*** Information shown ***

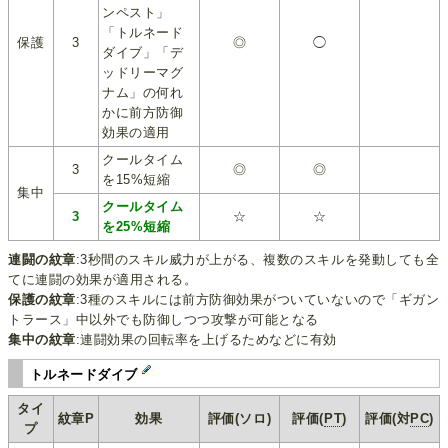
ンペスト」
「トルネード
保護
3
◎
◯
ダイブ」「デ
ッドリーマグ
ナム」の何れ
かに前方防御
効果の適用
クールタイム
3
◎
◎
を15%短縮
集中
クールタイム
3
☆
☆
を25%短縮
連闘の紋章
:3秒間のスキル威力が上がる、複数のスキルを発動しても全
てに連闘の効果が適用される。
保護の紋章
:3種のスキルには前方防御効果がついていないので「ギガン
トラース」中以外でも防御しつつ攻撃が可能となる
集中の紋章
:連闘効果の回転率を上げるためなどに有効
トルネードダイブ
タイ
紋章P
効果
評価(ソロ)
評価(
PT
)
評価(対
PC
)
プ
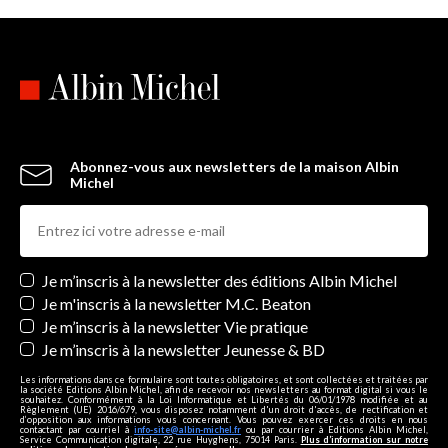
Abonnez-vous aux newsletters de la maison Albin
Michel
Newsletters
Je m’inscris à la newsletter des éditions Albin Michel
Je m'inscris à la newsletter M.C. Beaton
Je m’inscris à la newsletter Vie pratique
Je m’inscris à la newsletter Jeunesse & BD
Les informations dans ce formulaire sont toutes obligatoires, et sont collectées et traitées par
la société Editions Albin Michel, afin de recevoir nos newsletters au format digital si vous le
souhaitez. Conformément à la Loi Informatique et Libertés du 06/01/1978 modifiée et au
Règlement (UE) 2016/679, vous disposez notamment d'un droit d'accès, de rectification et
d’opposition aux informations vous concernant. Vous pouvez exercer ces droits en nous
contactant par courriel à
info-site@albin-michel.fr
ou par courrier à Editions Albin Michel,
Service Communication digitale, 22 rue Huyghens, 75014 Paris.
Plus d’information sur notre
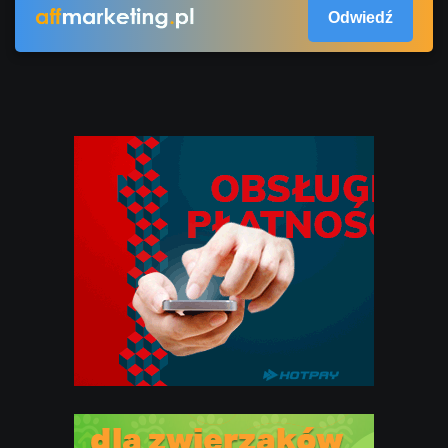
Odwiedź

***

### [Task statement]
Lines in the data containing the string "Editions" are to be counted; give that number alone.

### [Answer to this exercise]
2